Zabriskie Point Badlands, Morning Snow on the Panamint Range

Zabriskie Point Badlands, Morning Snow on the Panamint Range
Zabriskie Point Badlands, Morning Snow on the Panamint Range

Zabriskie Point Badlands, Morning Snow on the Panamint Range. Death Valley National Park, California. February 20, 2010. © Copyright G Dan Mitchell – all rights reserved.

Morning light on fresh snow on the summit of the Panamint Range with Zabriskie Point Badlands in the foreground, Death Valley National Park.

After getting being frustrated by falling snow earlier in the morning when I tried to photograph dawn at Dantes View I headed back down to lower terrain. (Although I was not successful in photographing at Dantes View and, in fact, turned back before the summit in dense clouds and falling snow, it was quite an interesting visit!) I stopped along the way and made some photographs before arriving at Zabriskie Point.

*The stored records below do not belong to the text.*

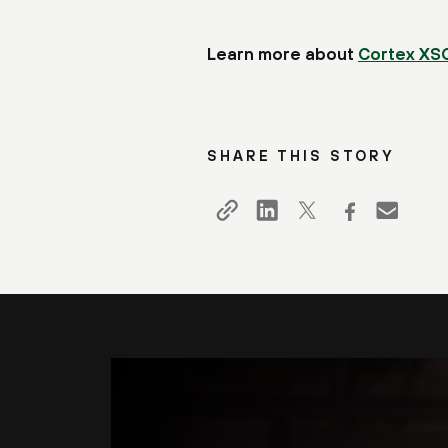
Learn more about
Cortex XS
SHARE THIS STORY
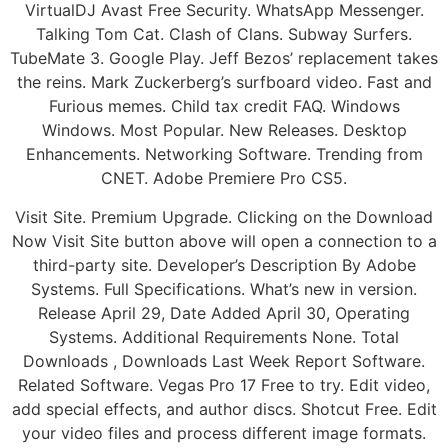
VirtualDJ Avast Free Security. WhatsApp Messenger.
Talking Tom Cat. Clash of Clans. Subway Surfers.
TubeMate 3. Google Play. Jeff Bezos’ replacement takes
the reins. Mark Zuckerberg’s surfboard video. Fast and
Furious memes. Child tax credit FAQ. Windows
Windows. Most Popular. New Releases. Desktop
Enhancements. Networking Software. Trending from
CNET. Adobe Premiere Pro CS5.
Visit Site. Premium Upgrade. Clicking on the Download
Now Visit Site button above will open a connection to a
third-party site. Developer’s Description By Adobe
Systems. Full Specifications. What’s new in version.
Release April 29, Date Added April 30, Operating
Systems. Additional Requirements None. Total
Downloads , Downloads Last Week Report Software.
Related Software. Vegas Pro 17 Free to try. Edit video,
add special effects, and author discs. Shotcut Free. Edit
your video files and process different image formats.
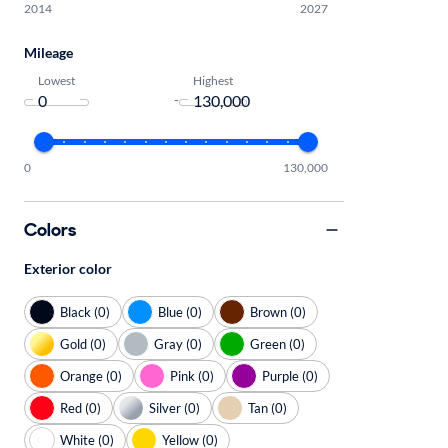
2014
2027
Mileage
Lowest
Highest
-
0
130,000
Colors
Exterior color
Black (0)
Blue (0)
Brown (0)
Gold (0)
Gray (0)
Green (0)
Orange (0)
Pink (0)
Purple (0)
Red (0)
Silver (0)
Tan (0)
White (0)
Yellow (0)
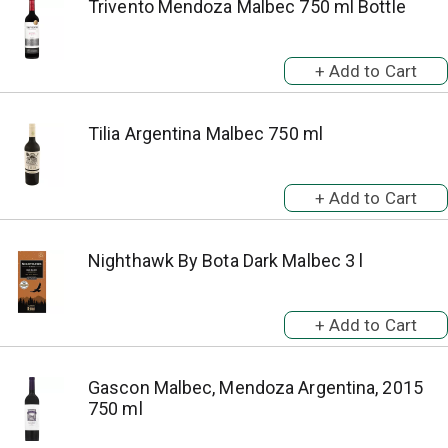
Trivento Mendoza Malbec 750 ml Bottle
Tilia Argentina Malbec 750 ml
Nighthawk By Bota Dark Malbec 3 l
Gascon Malbec, Mendoza Argentina, 2015
750 ml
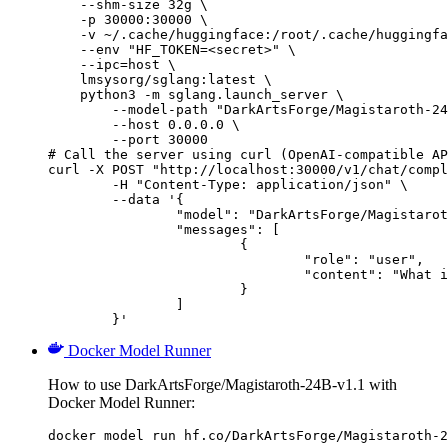
    --shm-size 32g \

    -p 30000:30000 \

    -v ~/.cache/huggingface:/root/.cache/huggingfa
    --env "HF_TOKEN=<secret>" \

    --ipc=host \

    lmsysorg/sglang:latest \

    python3 -m sglang.launch_server \

        --model-path "DarkArtsForge/Magistaroth-24
        --host 0.0.0.0 \

        --port 30000

# Call the server using curl (OpenAI-compatible AP
curl -X POST "http://localhost:30000/v1/chat/compl
	-H "Content-Type: application/json" \

	--data '{

		"model": "DarkArtsForge/Magistaroth-24B-v1.1",

		"messages": [

			{

				"role": "user",

				"content": "What is the capital of France?"

			}

		]

	}'
Docker Model Runner
How to use DarkArtsForge/Magistaroth-24B-v1.1 with
Docker Model Runner:
docker model run hf.co/DarkArtsForge/Magistaroth-2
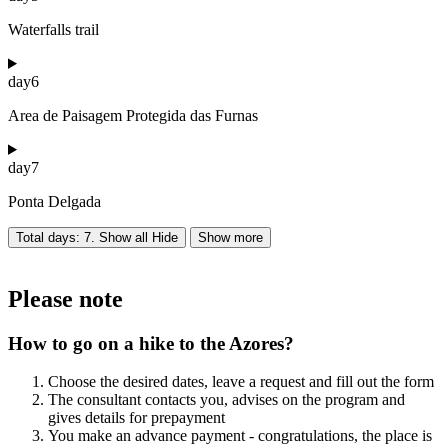
Waterfalls trail
day
6
Area de Paisagem Protegida das Furnas
day
7
Ponta Delgada
Total days: 7. Show all
Hide
Show more
Please note
How to go on a hike to the Azores?
Choose the desired dates, leave a request and fill out the form
The consultant contacts you, advises on the program and
gives details for prepayment
You make an advance payment - congratulations, the place is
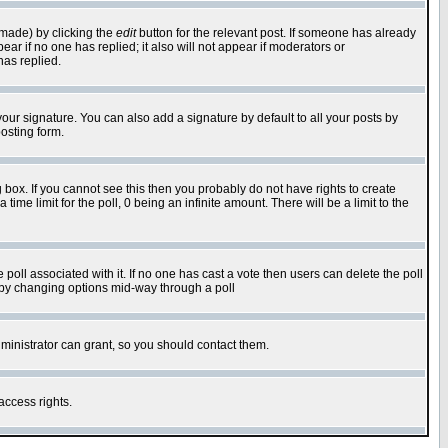
 made) by clicking the
edit
button for the relevant post. If someone has already
pear if no one has replied; it also will not appear if moderators or
has replied.
our signature. You can also add a signature by default to all your posts by
osting form.
box. If you cannot see this then you probably do not have rights to create
 time limit for the poll, 0 being an infinite amount. There will be a limit to the
he poll associated with it. If no one has cast a vote then users can delete the poll
ls by changing options mid-way through a poll
ministrator can grant, so you should contact them.
access rights.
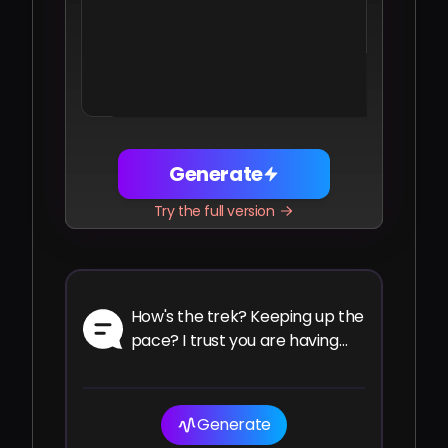
Share
Facebook
Telegram
WhatsApp
Twitter
LinkedIn
Generate
Try the full version
How's the trek? Keeping up the
pace? I trust you are having
the ride of your life.
Generate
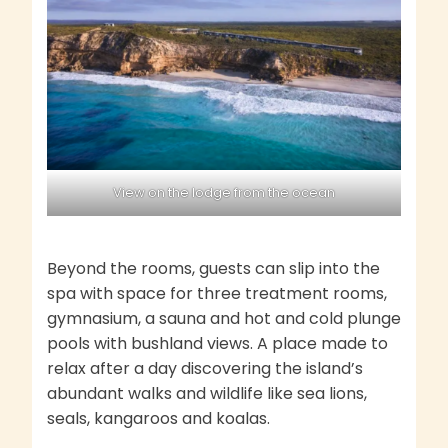
View on the lodge from the ocean
Beyond the rooms, guests can slip into the
spa with space for three treatment rooms,
gymnasium, a sauna and hot and cold plunge
pools with bushland views. A place made to
relax after a day discovering the island’s
abundant walks and wildlife like sea lions,
seals, kangaroos and koalas.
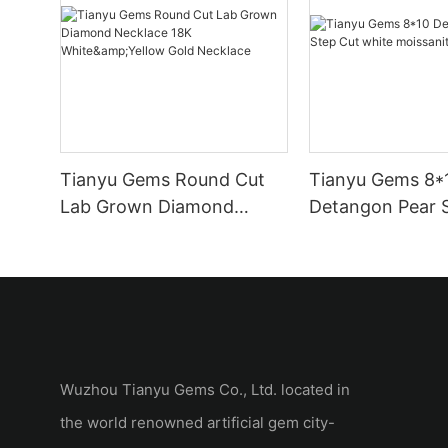
Tianyu Gems Round Cut
Tianyu Gems 8*
Lab Grown Diamond
Detangon Pear 
Necklace 18K
white moissanit
White&Yellow Gold
Necklace
Wuzhou Tianyu Gems Co., Ltd. located in
the world renowned artificial gem city-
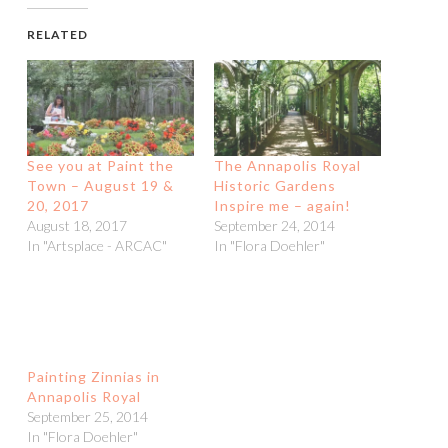
RELATED
See you at Paint the
The Annapolis Royal
Town – August 19 &
Historic Gardens
20, 2017
Inspire me – again!
August 18, 2017
September 24, 2014
In "Artsplace - ARCAC"
In "Flora Doehler"
Painting Zinnias in
Annapolis Royal
September 25, 2014
In "Flora Doehler"
POSTED IN
ARTIST
,
FLORA DOEHLER
,
PAINTING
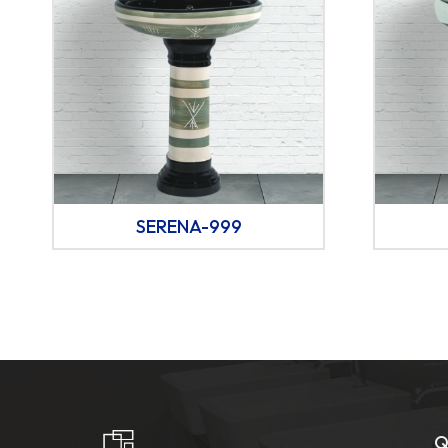
SERENA-999
Q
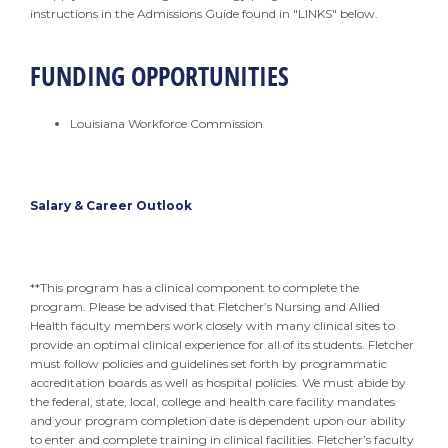
instructions in the Admissions Guide found in "LINKS" below.
FUNDING OPPORTUNITIES
Louisiana Workforce Commission
Salary & Career Outlook
**This program has a clinical component to complete the
program. Please be advised that Fletcher’s Nursing and Allied
Health faculty members work closely with many clinical sites to
provide an optimal clinical experience for all of its students. Fletcher
must follow policies and guidelines set forth by programmatic
accreditation boards as well as hospital policies. We must abide by
the federal, state, local, college and health care facility mandates
and your program completion date is dependent upon our ability
to enter and complete training in clinical facilities. Fletcher’s faculty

At this point I no longer reflexively photograph at Zabriskie, though I will if something special or unusual is happening with the conditions. Having been frustrated in my original plans, I figured I might as well take a look around since I was there. I left the camera gear in my car and walked up the hill to the famous overlook to see what I could see. The dawn light – if there had even been any on this cloudy morning – was long gone, though a few photographers were still hanging out. As I looked about I noticed two things. First, the clouds were just beginning to thin over the Panamint range. While the summit of Telescope Peak was still socked in – it appeared to be snowing there – light was beginning to break through gaps in the clouds above the east side of the range and interesting shadows were appearing below the snow line. Second, the partially cloudy conditions were softening the light right in the Zabriskie/Gower Gulch area and the light in some of my favorite small gullies to the right of the observation area was looking somewhat interesting. (I have made a project of photographing them with a long lens.)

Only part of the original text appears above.